--- Listed records ---

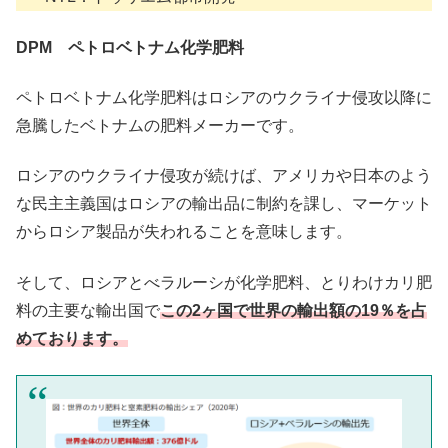
DPM ペトロベトナム化学肥料
ペトロベトナム化学肥料はロシアのウクライナ侵攻以降に
急騰したベトナムの肥料メーカーです。
ロシアのウクライナ侵攻が続けば、アメリカや日本のよう
な民主主義国はロシアの輸出品に制約を課し、マーケット
からロシア製品が失われることを意味します。
そして、ロシアとべラルーシが化学肥料、とりわけカリ肥
料の主要な輸出国で
この2ヶ国で世界の輸出額の19％を占
めております。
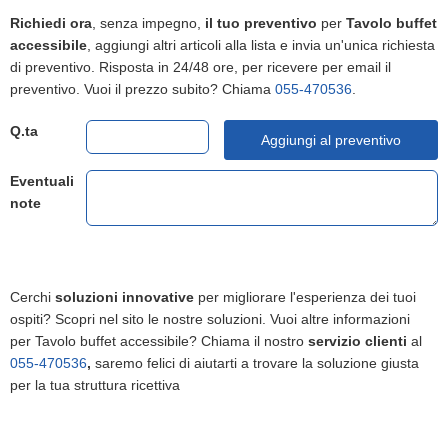
Richiedi ora
, senza impegno,
il tuo preventivo
per
Tavolo buffet
accessibile
, aggiungi altri articoli alla lista e invia un'unica richiesta
di preventivo. Risposta in 24/48 ore, per ricevere per email il
preventivo. Vuoi il prezzo subito? Chiama
055-470536
.
Q.ta
Aggiungi al preventivo
Eventuali
note
Cerchi
soluzioni innovative
per migliorare l'esperienza dei tuoi
ospiti? Scopri nel sito le nostre soluzioni. Vuoi altre informazioni
per Tavolo buffet accessibile? Chiama il nostro
servizio clienti
al
055-470536
,
saremo felici di aiutarti a trovare la soluzione giusta
per la tua struttura ricettiva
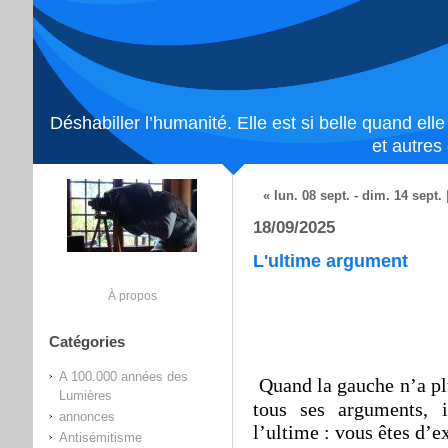
Déshabiller l’humanité. Elle est si belle quand ell
et autres
« lun. 08 sept. - dim. 14 sept.
18/09/2025
L'ultime argument
À propos
Catégories
A 100.000 années des
Q
uand la gauche n’a plu
Lumières
tous ses arguments, i
annonces
l’ultime : vous êtes d’e
Antisémitisme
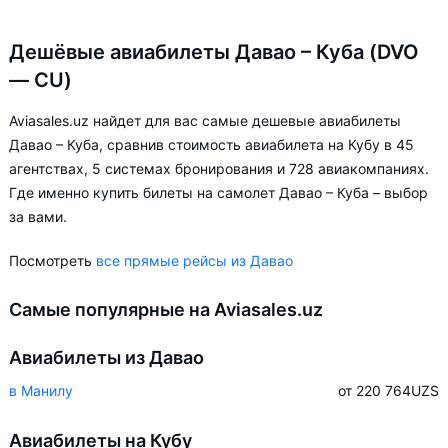
Дешёвые авиабилеты Давао – Куба (DVO
— CU)
Aviasales.uz найдет для вас самые дешевые авиабилеты
Давао – Куба, сравнив стоимость авиабилета на Кубу в 45
агентствах, 5 системах бронирования и 728 авиакомпаниях.
Где именно купить билеты на самолет Давао – Куба – выбор
за вами.
Посмотреть
все прямые рейсы из Давао
Самые популярные на Aviasales.uz
Авиабилеты из Давао
в Манилу
от 220 764
UZS
Авиабилеты на Кубу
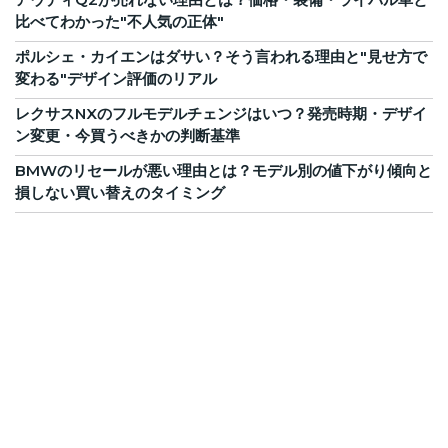
比べてわかった"不人気の正体"
ポルシェ・カイエンはダサい？そう言われる理由と"見せ方で
変わる"デザイン評価のリアル
レクサスNXのフルモデルチェンジはいつ？発売時期・デザイ
ン変更・今買うべきかの判断基準
BMWのリセールが悪い理由とは？モデル別の値下がり傾向と
損しない買い替えのタイミング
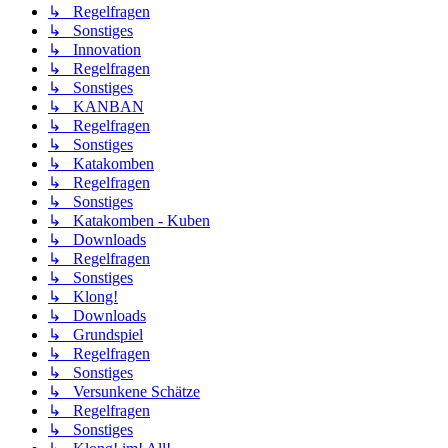
↳ Regelfragen
↳ Sonstiges
↳ Innovation
↳ Regelfragen
↳ Sonstiges
↳ KANBAN
↳ Regelfragen
↳ Sonstiges
↳ Katakomben
↳ Regelfragen
↳ Sonstiges
↳ Katakomben - Kuben
↳ Downloads
↳ Regelfragen
↳ Sonstiges
↳ Klong!
↳ Downloads
↳ Grundspiel
↳ Regelfragen
↳ Sonstiges
↳ Versunkene Schätze
↳ Regelfragen
↳ Sonstiges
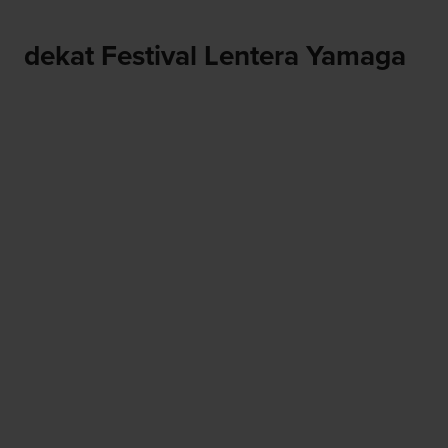
dekat Festival Lentera Yamaga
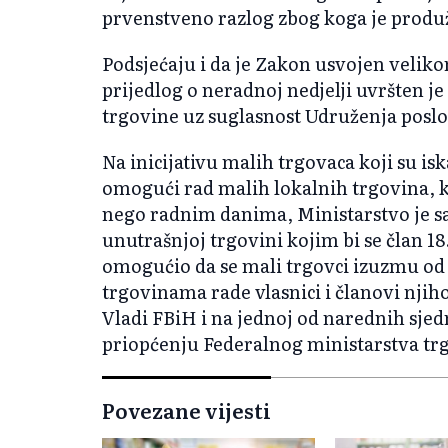
prvenstveno razlog zbog koga je produž
Podsjećaju i da je Zakon usvojen veli
prijedlog o neradnoj nedjelji uvršten je
trgovine uz suglasnost Udruženja posl
Na inicijativu malih trgovaca koji su isk
omogući rad malih lokalnih trgovina, 
nego radnim danima, Ministarstvo je sa
unutrašnjoj trgovini kojim bi se član 18
omogućio da se mali trgovci izuzmu od 
trgovinama rade vlasnici i članovi njih
Vladi FBiH i na jednoj od narednih sjedn
priopćenju Federalnog ministarstva tr
Povezane vijesti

---

> **What needs to be done**:
Although the records above contain pictures, the copy should not; retype exactly the lines from the one containing "ロシアのウクライナ侵攻が続けば、アメリカや日本のよう" through the one containing "Давао – Куба, сравнив".

> **Written reply**:
ロシアのウクライナ侵攻が続けば、アメリカや日本のよう
な民主主義国はロシアの輸出品に制約を課し、マーケット
からロシア製品が失われることを意味します。
そして、ロシアとべラルーシが化学肥料、とりわけカリ肥
料の主要な輸出国で
この2ヶ国で世界の輸出額の19％を占
めております。
Richiedi ora
, senza impegno,
il tuo preventivo
per
Tavolo buffet
accessibile
, aggiungi altri articoli alla lista e invia un'unica richiesta
di preventivo. Risposta in 24/48 ore, per ricevere per email il
preventivo. Vuoi il prezzo subito? Chiama
055-470536
.
Q.ta
Aggiungi al preventivo
Eventuali
note
Cerchi
soluzioni innovative
per migliorare l'esperienza dei tuoi
ospiti? Scopri nel sito le nostre soluzioni. Vuoi altre informazioni
per Tavolo buffet accessibile? Chiama il nostro
servizio clienti
al
055-470536
,
saremo felici di aiutarti a trovare la soluzione giusta
per la tua struttura ricettiva
Déshabiller l’humanité. Elle est si belle quand ell
et autres
« lun. 08 sept. - dim. 14 sept.
18/09/2025
L'ultime argument
À propos
Catégories
A 100.000 années des
Q
uand la gauche n’a plu
Lumières
tous ses arguments, i
annonces
l’ultime : vous êtes d’e
Antisémitisme
Дешёвые авиабилеты Давао – Куба (DVO
— CU)
Aviasales.uz найдет для вас самые дешевые авиабилеты
Давао – Куба, сравнив стоимость авиабилета на Кубу в 45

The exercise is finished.